Die Schüler*innenpopulation wird zunehmend heterogener, die Ungleichheiten wachsen. Wer nicht klarkommt, muss sich eigenverantwortlich nach Alternativen umsehen.

„Ich hatte beim Zuhören viele Déjà-vus. Die Probleme, die heute hier diskutiert wurden, bestehen zum Teil bereits seit 15, 20 Jahren.“ Diese Aussage äußerte Land-Journalistin Ines Kurschat am Mittwoch im Rahmen einer Asti-Konferenz über das Luxemburger Bildungssystem. Damit brachte sie zum Ausdruck, was wohl noch viele weitere beim Zuhören gedacht hatten.

Als Einstieg hatte Antoine Fischbach, Direktor des Luxembourg Centre for Educational Testing (Lucet), einen Überblick über den Forschungsstand zu den systematischen Ungleichheiten des hiesigen Bildungssystems gegeben. Rund zwei Drittel der Schüler*innen sprechen zuhause kein Luxemburgisch. Der Migrationshintergrund allein ist jedoch noch kein Indikator für Lernschwierigkeiten: Wie Fischbach erklärte, sind es aber häufig solche Familien, die über einen niedrigen sozio-ökonomischen Status verfügen. Gerade letzterer beeinflusst die Schullaufbahn maßgeblich. Der Graben zwischen Schüler*innen mit und ohne Migrationshintergrund hat sich in den letzten Jahren konstant vertieft.

Auch die anderen von Fischbach aufgelisteten Erkenntnisse sind längst bekannt: So sei durch das Sitzenbleiben schwachen Schüler*innen nicht geholfen, stattdessen sei gezielte Unterstützung ratsamer. Auch das Modulaire-Général-Classique-System ist aus wissenschaftlicher Perspektive von zweifelhaftem Nutzen.

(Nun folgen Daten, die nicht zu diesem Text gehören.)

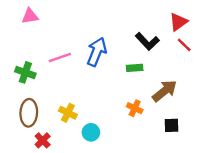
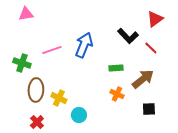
red line: (184, 45) -> (151, 48), moved
green rectangle: (135, 68) -> (116, 68), moved
brown ellipse: (29, 113) -> (36, 90), moved

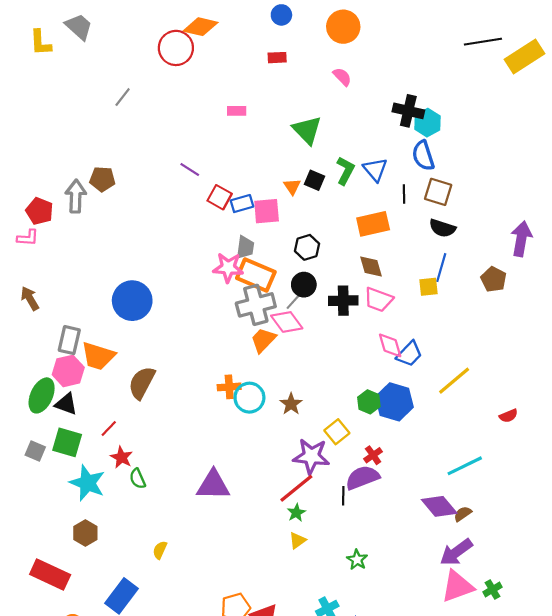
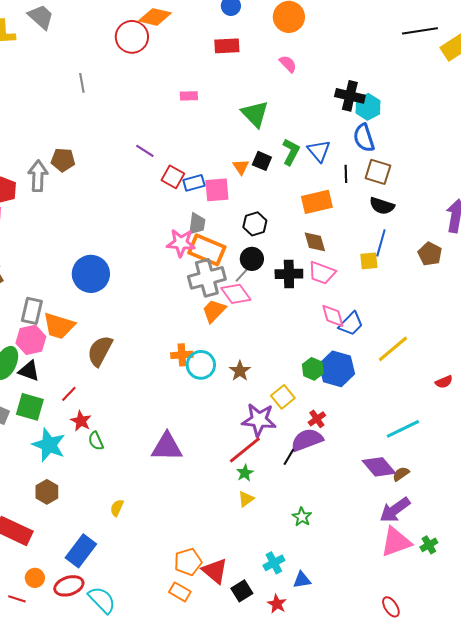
red rectangle: (277, 58) -> (227, 46), size x1.4
gray line: (123, 97) -> (82, 83), turned -48
black line: (343, 496) -> (289, 457), turned 30

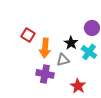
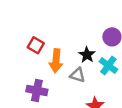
gray triangle: (63, 60) -> (77, 75), turned 32
purple cross: (45, 74) -> (37, 91), moved

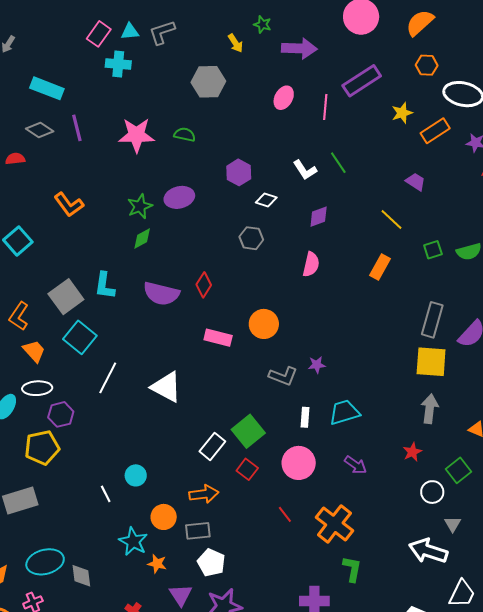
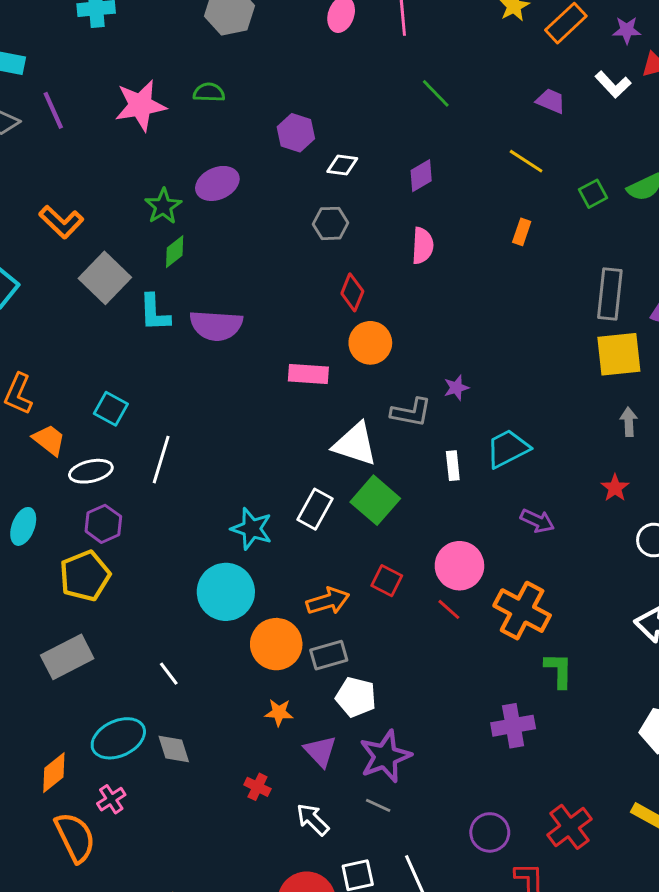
white L-shape: (305, 170) -> (613, 84), moved
orange rectangle: (380, 267) -> (522, 232), size x0.7
red diamond: (204, 285) -> (352, 292), moved
cyan L-shape: (105, 286) -> (154, 313), moved
gray square: (66, 297) -> (105, 278), moved
cyan square: (80, 337) -> (111, 409), size x0.7
white triangle: (166, 387) -> (355, 444), moved
white ellipse: (37, 388) -> (91, 471), moved
gray arrow: (430, 409) -> (629, 422), size x0.7
white rectangle: (212, 446) -> (315, 509), moved
pink circle: (299, 463) -> (459, 566), moved
red square: (247, 469) -> (387, 581), moved
cyan circle: (136, 475) -> (226, 592), size x1.8
white line: (106, 494) -> (169, 674), moved
orange circle: (164, 517) -> (276, 644), size x1.4
cyan star: (133, 541) -> (252, 529), moved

Es war dem Forscher wichtig zu betonen, dass es unfair sei, das Schulsystem als neoliberal zu kritisieren. Immerhin lebten wir in einer neoliberalen Gesellschaft, in der Schule würden lediglich die gleichen Ungleichheiten zutage treten, wie dies auch in allen anderen Lebensbereichen der Fall sei.

Dabei müsste die Schule doch der Ort sein, an dem gesellschaftliche Ungleichheiten angegangen werden und gesellschaftlicher Segregation entgegengewirkt wird. Der vom Bildungsministerium vorgeschlagene Lösungsweg besteht in einer radikalen Diversifizierung des Lehrangebots. Im Rahmen der Konferenz stellte Gérard Zens, Direktor der Europaschule Differdingen und Esch-Alzette, das Konzept dieser Institution vor. So können die Schüler*innen je nach Kompetenzen und Bedürfnissen den Schwerpunkt auf unterschiedliche Sprachen setzen: Deutsch als Erst-, Französisch als Zweitsprache; Englisch als Erst-, Deutsch als Zweitsprache – alle Schüler*innen finden ein Modell vor, das sie dort abholt, wo sie stehen.

Quer durchs Land verstreute, alternative Modelle können nur eine kurzfristige Übergangslösung sein.

Ironischerweise ist genau dies das Motto des Bildungsministeriums, nach einem entsprechenden Ansatz sucht man in der Regelschule allerdings nach wie vor vergebens. Alphabetisiert wird nur auf Deutsch, im Enseignement classique hat Französisch einen privilegierten Stellenwert gegenüber allen anderen Sprachen, im Enseignement général dagegen Deutsch – und dies ohne Ausnahme. Gerade solchen Schüler*innen, die mit diesem regulären System nicht zurechtkommen, soll mit Konzepten wie der Europaschule entgegengekommen werden. Die Verantwortung, sich über solche Angebote zu informieren und sie in Anspruch zu nehmen, obliegt jedoch nach wie vor den Schüler*innen und ihren Eltern – ein Aufwand, den sich viele schlicht nicht leisten können.

Davon abgesehen ist das reguläre Bildungsangebot nicht im Geringsten an die Heterogenität der Schüler*innenpopulation angepasst und bedarf einer dringenden Überarbeitung. Im Rahmen der Konferenz wies Meisch diesen Vorwurf jedoch mit dem Verweis auf Angebote wie der Europaschule von sich. Nach dem Motto: Wem’s in der Regelschule nicht passt, soll halt wechseln. Dadurch wird das strukturelle Problem allerdings nicht gelöst. Quer durchs Land verstreute, alternative Modelle können eine kurzfristige Übergangslösung sein, langfristig ist eine umfassende Reform jedoch mehr als notwendig. Nur so lässt sich vermeiden, dass wir in zehn Jahren nicht erneut einer solchen Konferenz beiwohnen, und ähnliche Déjà-vus erleben.